Experiential learning does not require robotics. But whole-organism robotics does provide an extremely natural venue for moving beyond today’s training-by-example AIs to experiential learning.
4) Scalable meta-learning
AGI needs not just learning but also learning how to learn. An AGI will need to apply its reasoning and learning algorithms recursively to itself so as to automatically improve its functionality.Ultimately, the ability to apply learning to improve learning should allow AGIs to progress far beyond human capability. At the moment, meta-learning remains a difficult but critical research pursuit. At SingularityNET, for instance, we are just now beginning to apply OpenCog’s AI to recognize patterns in its own effectiveness over time, so as to improve its own performance.

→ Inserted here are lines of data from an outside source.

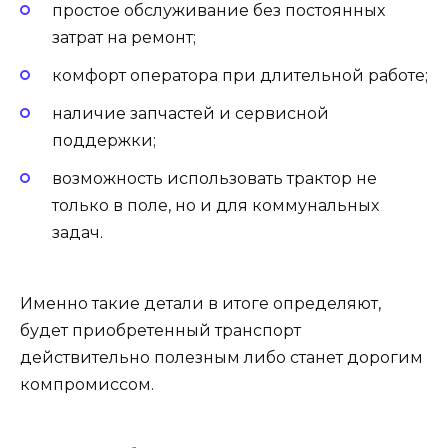
простое обслуживание без постоянных
затрат на ремонт;
комфорт оператора при длительной работе;
наличие запчастей и сервисной
поддержки;
возможность использовать трактор не
только в поле, но и для коммунальных
задач.
Именно такие детали в итоге определяют,
будет приобретенный транспорт
действительно полезным либо станет дорогим
компромиссом.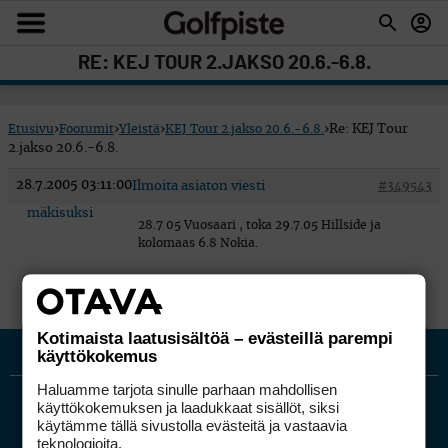
RE: KEJ TOUR 2.JAKSO 20.6.-6.8.
Etusivu
›
Foorumit
›
Yleistä
›
KEJ Tour 2.jakso 20.6.-6.8.
›
Re: KEJ Tour
2.jakso 20.6.-6.8.
28.7.2005 03:11:00
Ilmoita asiaton viesti
#349543
mäkisuksi
28.7 05 Vuosaari , toka 29.7.05 Hillside ja
kolomaas 6.8 Nokia.
Kotimaista laatusisältöä – evästeillä parempi
käyttökokemus
Haluamme tarjota sinulle parhaan mahdollisen
käyttökokemuksen ja laadukkaat sisällöt, siksi
käytämme tällä sivustolla evästeitä ja vastaavia
teknologioita.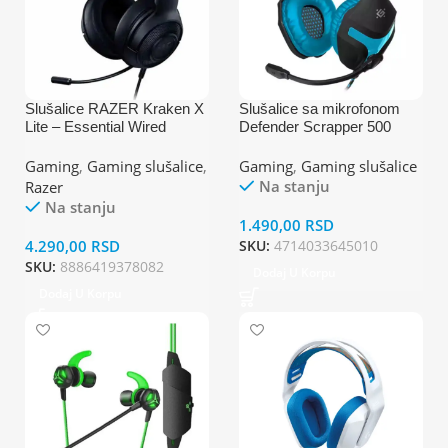
Slušalice RAZER Kraken X
Slušalice sa mikrofonom
Lite – Essential Wired
Defender Scrapper 500
RZ04-02950100-R381
crno plave
Gaming
,
Gaming slušalice
,
Gaming
,
Gaming slušalice
Na stanju
Razer
Na stanju
1.490,00
RSD
4.290,00
RSD
SKU:
4714033645010
SKU:
8886419378082
Dodaj U Korpu
Dodaj U Korpu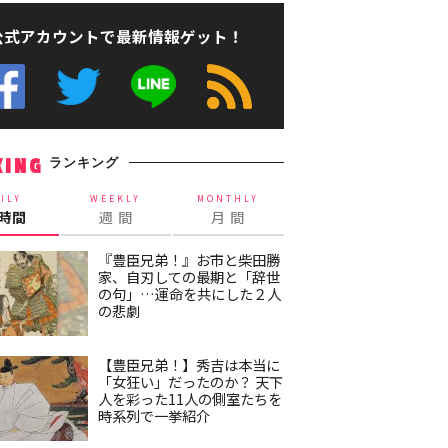
公式アカウントで最新情報ゲット！
ランキング
KING
ILY
WEEKLY
MONTHLY
4時間
週 間
月 間
『豊臣兄弟！』お市と柴田勝
家、自刃しての最期と「辞世
の句」…運命を共にした２人
の悲劇
【豊臣兄弟！】秀吉は本当に
「女狂い」だったのか？ 天下
人を彩った11人の側室たちを
時系列で一挙紹介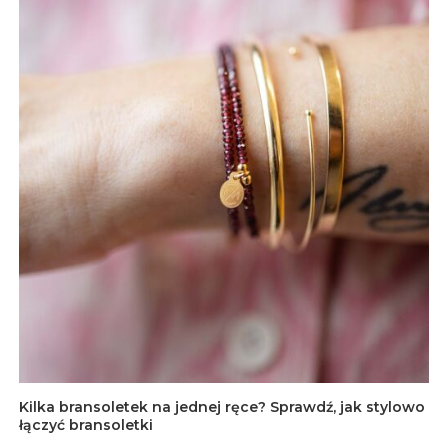
Kilka bransoletek na jednej ręce? Sprawdź, jak stylowo
łączyć bransoletki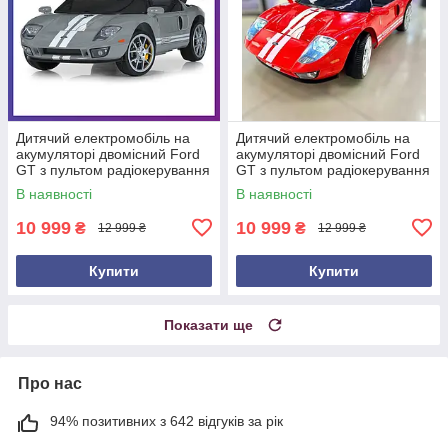
Дитячий електромобіль на
Дитячий електромобіль на
акумуляторі двомісний Ford
акумуляторі двомісний Ford
GT з пультом радіокерування
GT з пультом радіокерування
для дітей 3-8 років Сірий
для дітей 3-8 років Червоний
В наявності
В наявності
10 999
10 999
₴
₴
12 999 ₴
12 999 ₴
Купити
Купити
Показати ще
Про нас
94% позитивних з 642 відгуків за рік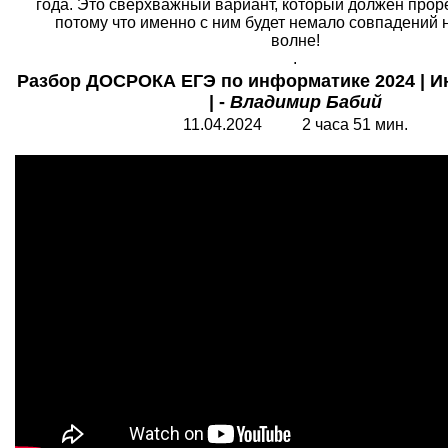
года. Это сверхважный вариант, который должен прор
потому что именно с ним будет немало совпадений 
волне!
.
Разбор ДОСРОКА ЕГЭ по информатике 2024 | 
| -
Владимир Бабий
11.04.2024 2 часа 51 мин.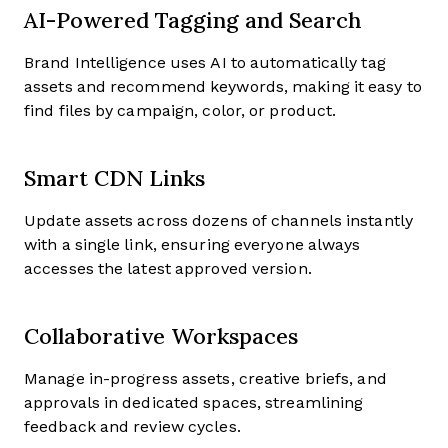
AI-Powered Tagging and Search
Brand Intelligence uses AI to automatically tag
assets and recommend keywords, making it easy to
find files by campaign, color, or product.
Smart CDN Links
Update assets across dozens of channels instantly
with a single link, ensuring everyone always
accesses the latest approved version.
Collaborative Workspaces
Manage in-progress assets, creative briefs, and
approvals in dedicated spaces, streamlining
feedback and review cycles.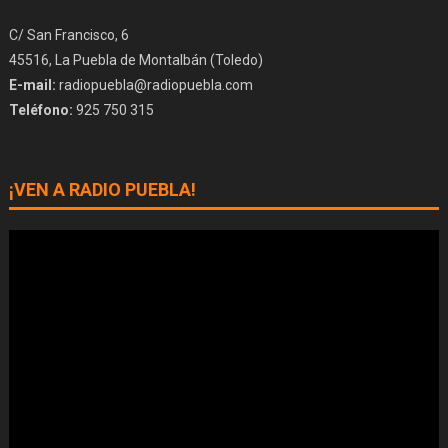
C/ San Francisco, 6
45516, La Puebla de Montalbán (Toledo)
E-mail:
radiopuebla@radiopuebla.com
Teléfono:
925 750 315
¡VEN A RADIO PUEBLA!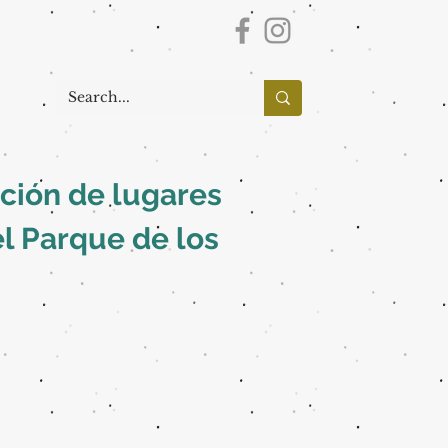
ación de lugares
el Parque de los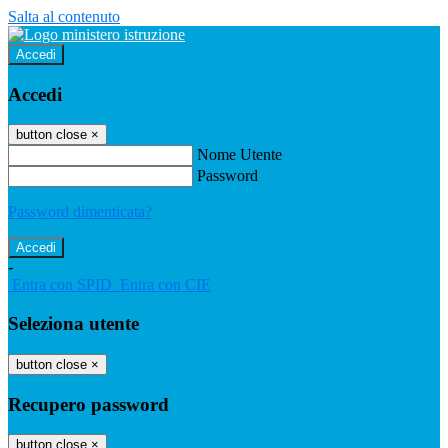
Salta al contenuto
Accedi
Accedi
button close
×
Nome Utente
Password
Password dimenticata?
-
Entra con SPID
Entra con CIE
Seleziona utente
button close
×
Recupero password
button close
×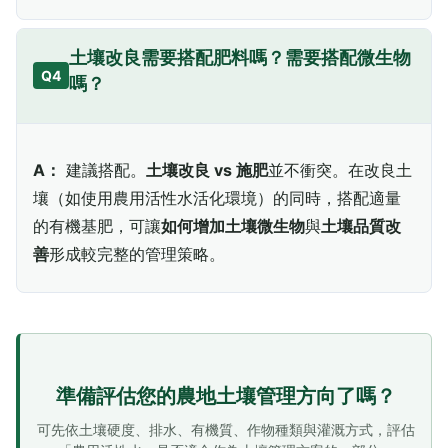
土壤改良需要搭配肥料嗎？需要搭配微生物
Q4
嗎？
A：
建議搭配。
土壤改良 vs 施肥
並不衝突。在改良土
壤（如使用農用活性水活化環境）的同時，搭配適量
的有機基肥，可讓
如何增加土壤微生物
與
土壤品質改
善
形成較完整的管理策略。
準備評估您的農地土壤管理方向了嗎？
可先依土壤硬度、排水、有機質、作物種類與灌溉方式，評估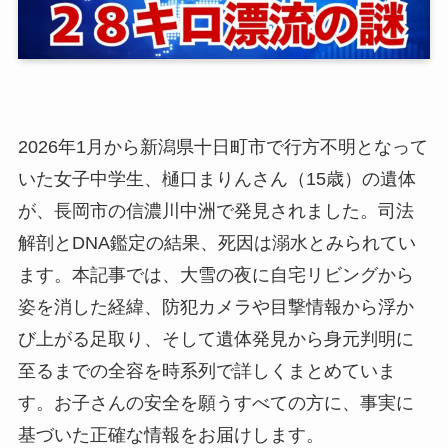
2026年1月から新潟県十日町市で行方不明となって
いた女子中学生、樋口まりんさん（15歳）の遺体
が、長岡市の信濃川中洲で発見されました。司法
解剖とDNA鑑定の結果、死因は溺水とみられてい
ます。本記事では、大雪の夜に自宅リビングから
姿を消した経緯、防犯カメラや目撃情報から浮か
び上がる足取り、そして遺体発見から身元判明に
至るまでの全容を時系列で詳しくまとめていま
す。お子さんの安全を願うすべての方に、事実に
基づいた正確な情報をお届けします。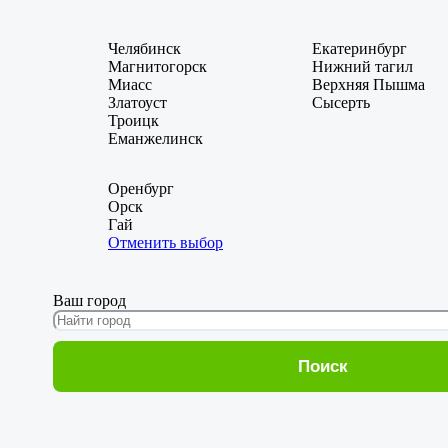
Челябинск
Екатеринбург
Магнитогорск
Нижний тагил
Миасс
Верхняя Пышма
Златоуст
Сысерть
Троицк
Еманжелинск
Оренбург
Орск
Гай
Отменить выбор
Ваш город
Поиск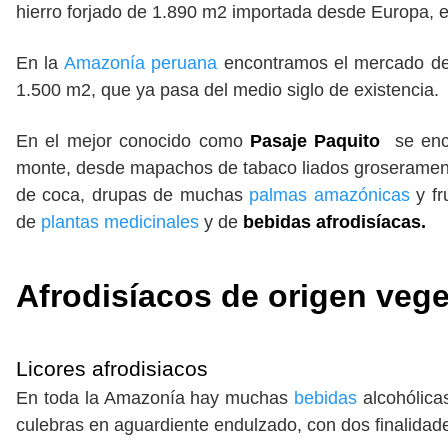
hierro forjado de 1.890 m2 importada desde Europa, en 
En la
Amazonía peruana
encontramos el mercado del b
1.500 m2, que ya pasa del medio siglo de existencia.
En el mejor conocido como
Pasaje Paquito
se encu
monte, desde mapachos de tabaco liados groseramen
de coca, drupas de muchas
palmas amazónicas
y fr
de
plantas medicinales
y de
bebidas afrodisíacas.
Afrodisíacos de origen vege
Licores afrodisiacos
En toda la Amazonía hay muchas
bebidas
alcohólica
culebras en aguardiente endulzado, con dos finalidade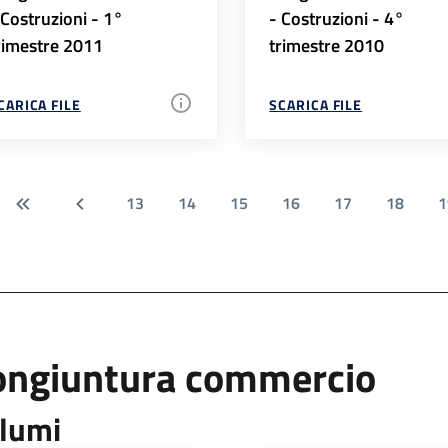
 Costruzioni - 1°
- Costruzioni - 4°
rimestre 2011
trimestre 2010
CARICA FILE
SCARICA FILE
13
14
15
16
17
18
1
ongiuntura commercio
lumi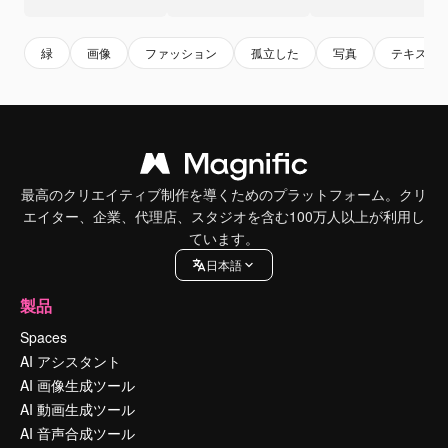
緑
画像
ファッション
孤立した
写真
テキスト
最高のクリエイティブ制作を導くためのプラットフォーム。クリ
エイター、企業、代理店、スタジオを含む100万人以上が利用し
ています。
日本語
製品
Spaces
AI アシスタント
AI 画像生成ツール
AI 動画生成ツール
AI 音声合成ツール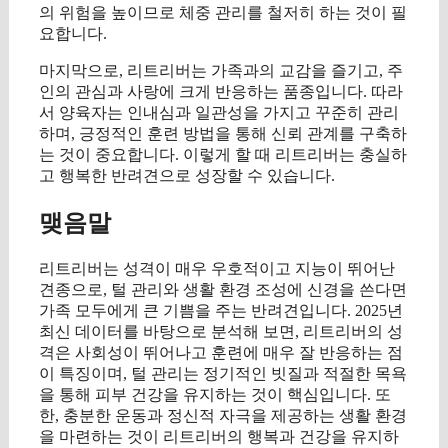
의 위험을 높이므로 체중 관리를 철저히 하는 것이 필
요합니다.
마지막으로, 리트리버는 가족과의 교감을 즐기고, 주
인의 관심과 사랑에 크게 반응하는 품종입니다. 따라
서 양육자는 인내심과 일관성을 가지고 꾸준히 관리
하며, 긍정적인 훈련 방법을 통해 신뢰 관계를 구축하
는 것이 중요합니다. 이렇게 할 때 리트리버는 충실하
고 행복한 반려견으로 성장할 수 있습니다.
맺음말
리트리버는 성격이 매우 우호적이고 지능이 뛰어난
견종으로, 털 관리와 생활 환경 조성에 신경을 쓴다면
가족 모두에게 큰 기쁨을 주는 반려견입니다. 2025년
최신 데이터를 바탕으로 분석해 보면, 리트리버의 성
격은 사회성이 뛰어나고 훈련에 매우 잘 반응하는 점
이 특징이며, 털 관리는 정기적인 빗질과 적절한 목욕
을 통해 피부 건강을 유지하는 것이 핵심입니다. 또
한, 충분한 운동과 정신적 자극을 제공하는 생활 환경
을 마련하는 것이 리트리버의 행복과 건강을 유지하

Toward Beneficial General Intelligence
If my perspective on AGI is correct, then once each of these four aspects is advanced beyond the current state, we’re going to be there—AGI at the human level and beyond.I find this prospect tremendously exciting, and just a little scary. I am also aware that some observers, including big names like Stephen Hawking and Elon Musk, have expressed the reverse sentiment: more fear than excitement. I think nearly everyone who is serious about AGI development has put a lot of thought into the mitigation of the relevant risks.
One conclusion I have come to via my work on AI and robotics is: if we want our AGIs to absorb and understand human culture and values, the best approach will be to embed these AGIs in shared social and emotional contexts with people. I feel we are doing the right thing in our work with Sophia at Hanson Robotics; in recent experiments, we used Sophia as a meditation guide.
I have also been passionate in the last few years about working to ensure AI develops in a way that is egalitarian and participatory across the world economy, rather than in a manner driven mainly by the bottom lines of large corporations or the military needs of governments. Put simply: I would rather have a benevolent, loving AI become superintelligent than a killer military robot, an advertising engine, or an AI hedge fund. This has been part of my motivation in launching the SingularityNET project—to use the power of AI and blockchain together to provide an open marketplace in which anyone on the planet can provide or utilize the world’s most powerful AI, for any purpose. If an AGI emerges from a participatory “economy of minds” of this nature, it is more likely to have an ethical and inclusive mindset coming out of the gate.
We are venturing into unknown territory here, not only intellectually and technologically, but socially and philosophically as well. Let us do our best to carry out this next stage of our collective voyage in a manner that is wise and cooperative as well as clever and fascinating.